Last week, I kept asking myself if I was really going to write a blog post about toilets. Since it took  us a while to settle on a toilet, I'm going to do it.

The easy choice was to go to Lowes and get the Kohler Memoirs Stately toilet that we put into the condo and really liked. The lines were clean, the top wasn't curved so we could store things on the lid, and it was a good looking, if that can be said of toilets.


The bathroom on our lower level is probably going to be used more like a powder room (though the shower area will be used for Baxter's baths). Since it might have lighter use, we thought that having a dual-flush toilet might be nice. The last time around, Kohler didn't have many dual-flush options, but I was hopeful that things would have changed.

Not much has changed. The two Kohler dual-flush toilets we saw weren't too attractive to us. They looked a little "builder grade" on the Kohler website.


We wanted something that was transitional - not modern, but not old-fashioned looking. A bonus would be if it had a relatively simple base for easy cleaning. I really wanted the flushing handle to be on the side of the toilet. Some companies put dual-flush buttons on top of the tank. 

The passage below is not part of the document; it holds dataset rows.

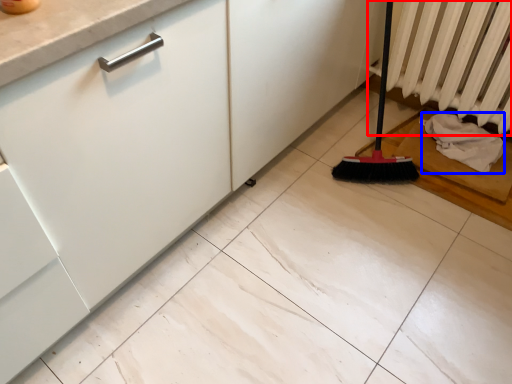 Question: Which object is further to the camera taking this photo, radiator (highlighted by a red box) or material (highlighted by a blue box)?

Choices:
 (A) radiator
 (B) material

Answer: (B) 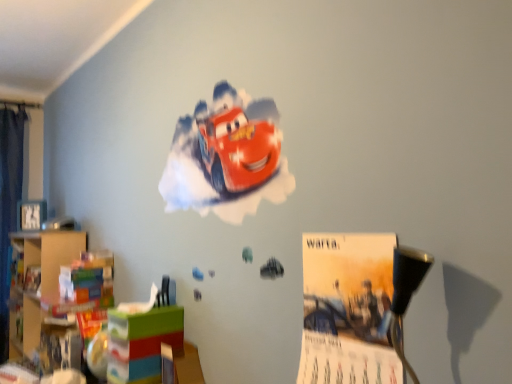 Question: Is wooden bookshelf at left facing towards matte plastic toy box at lower left?

Choices:
 (A) yes
 (B) no

Answer: (B)

Question: Can you confirm if wooden bookshelf at left is positioned to the left of matte plastic toy box at lower left?

Choices:
 (A) no
 (B) yes

Answer: (B)

Question: Is there a large distance between wooden bookshelf at left and matte plastic toy box at lower left?

Choices:
 (A) no
 (B) yes

Answer: (A)

Question: Considering the relative sizes of wooden bookshelf at left and matte plastic toy box at lower left in the image provided, is wooden bookshelf at left taller than matte plastic toy box at lower left?

Choices:
 (A) no
 (B) yes

Answer: (B)

Question: Is wooden bookshelf at left to the right of matte plastic toy box at lower left from the viewer's perspective?

Choices:
 (A) yes
 (B) no

Answer: (B)

Question: Does wooden bookshelf at left have a greater width compared to matte plastic toy box at lower left?

Choices:
 (A) no
 (B) yes

Answer: (B)

Question: Can you confirm if matte paper poster at center is thinner than matte plastic toy box at lower left?

Choices:
 (A) yes
 (B) no

Answer: (A)

Question: Can you confirm if matte paper poster at center is taller than matte plastic toy box at lower left?

Choices:
 (A) no
 (B) yes

Answer: (B)

Question: Is matte paper poster at center oriented towards matte plastic toy box at lower left?

Choices:
 (A) yes
 (B) no

Answer: (B)

Question: From a real-world perspective, is matte paper poster at center under matte plastic toy box at lower left?

Choices:
 (A) yes
 (B) no

Answer: (B)

Question: Does matte paper poster at center appear on the left side of matte plastic toy box at lower left?

Choices:
 (A) yes
 (B) no

Answer: (B)

Question: Considering the relative sizes of matte paper poster at center and matte plastic toy box at lower left in the image provided, is matte paper poster at center shorter than matte plastic toy box at lower left?

Choices:
 (A) yes
 (B) no

Answer: (B)

Question: Considering the relative sizes of matte plastic toy box at lower left and wooden bookshelf at left in the image provided, is matte plastic toy box at lower left shorter than wooden bookshelf at left?

Choices:
 (A) yes
 (B) no

Answer: (A) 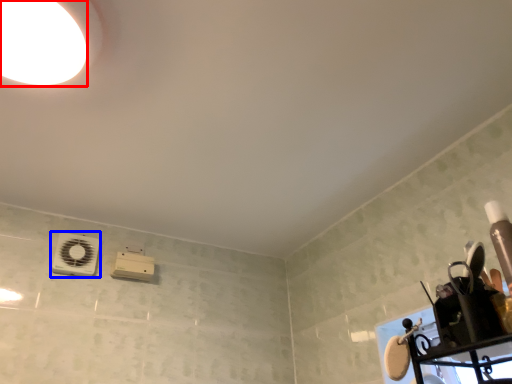 Question: Which point is closer to the camera, droplight (highlighted by a red box) or appliance (highlighted by a blue box)?

Choices:
 (A) droplight
 (B) appliance

Answer: (A) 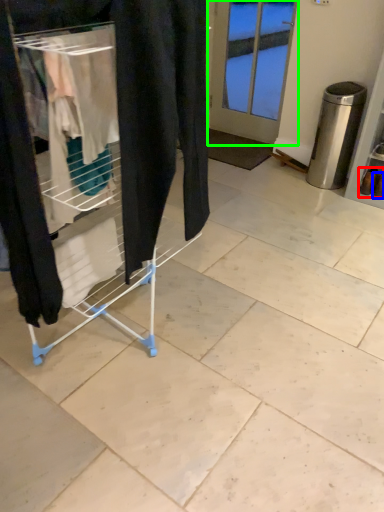 Question: Which object is positioned farthest from footwear (highlighted by a red box)? Select from footwear (highlighted by a blue box) and door (highlighted by a green box).

Choices:
 (A) footwear
 (B) door

Answer: (B) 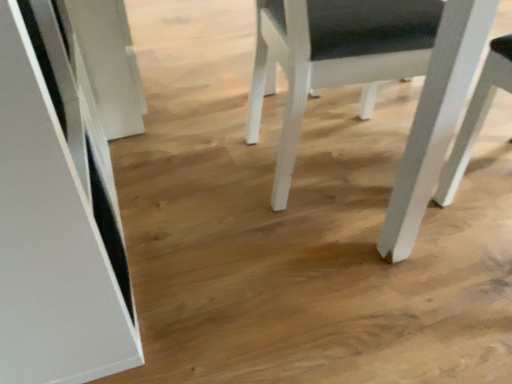 Describe the element at coordinates (334, 56) in the screenshot. This screenshot has height=384, width=512. I see `white matte chair at upper right` at that location.

You are a GUI agent. You are given a task and a screenshot of the screen. Output one action in this format:
    pyautogui.click(x=<x>, y=<y>)
    Task: Click on the white matte chair at upper right
    
    Given the screenshot: What is the action you would take?
    pyautogui.click(x=334, y=56)

You are a GUI agent. You are given a task and a screenshot of the screen. Output one action in this format:
    pyautogui.click(x=<x>, y=<y>)
    Task: Click on the white matte chair at upper right
    
    Given the screenshot: What is the action you would take?
    pyautogui.click(x=334, y=56) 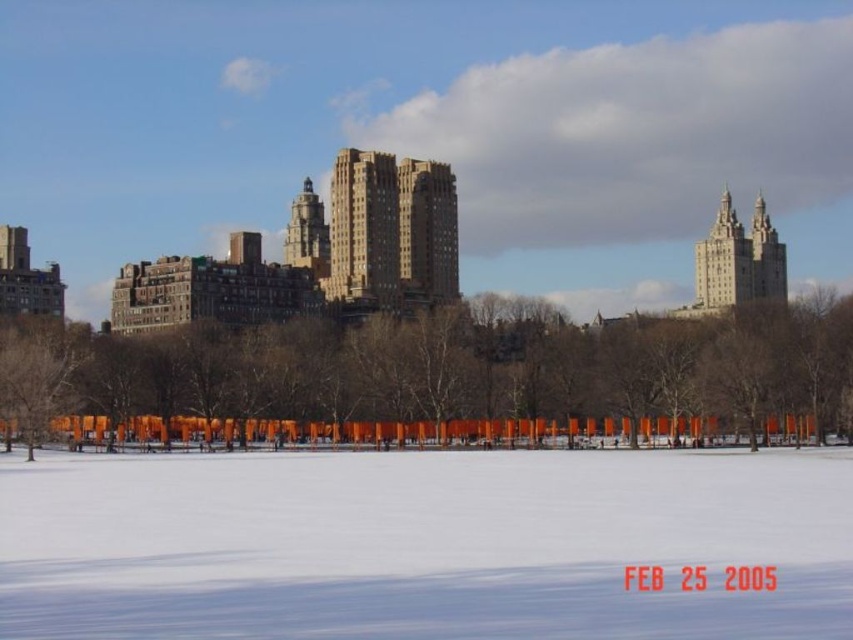 Question: Which point appears farthest from the camera in this image?

Choices:
 (A) (714, 284)
 (B) (306, 196)
 (C) (416, 337)

Answer: (B)

Question: Considering the relative positions of white powdery snow at center and orange fabric trees at center in the image provided, where is white powdery snow at center located with respect to orange fabric trees at center?

Choices:
 (A) above
 (B) below

Answer: (B)

Question: Can you confirm if matte gray building at upper right is positioned to the right of matte brown building at center?

Choices:
 (A) no
 (B) yes

Answer: (B)

Question: Which point is closer to the camera?

Choices:
 (A) (49, 518)
 (B) (750, 282)
 (C) (334, 298)
 (D) (314, 275)

Answer: (A)

Question: Does orange fabric trees at center have a larger size compared to matte gray building at upper right?

Choices:
 (A) yes
 (B) no

Answer: (A)

Question: Among these objects, which one is farthest from the camera?

Choices:
 (A) orange fabric trees at center
 (B) matte brown building at center
 (C) brown stone building at center

Answer: (B)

For a while, I was really fixated on a Kohler toilet and I thought we could just install a dual-flush kit on another toilet, but then I found a Toto toilet that had all the characteristics we had discussed. It's the Toto Connelly toilet.



I've learned to ignore the prices on the company websites when I browse. I found the toilet for about $370 on a plumbing supply website.

When I found some other images of the toilet, I got a little worried. The supply line might be kind of obvious?


At this point, I'm not totally sold. I think we need to see it in person before we make a final decision...but I'm leaning towards this model.


Of course, uploading that image made me second guess a decision I thought we had made.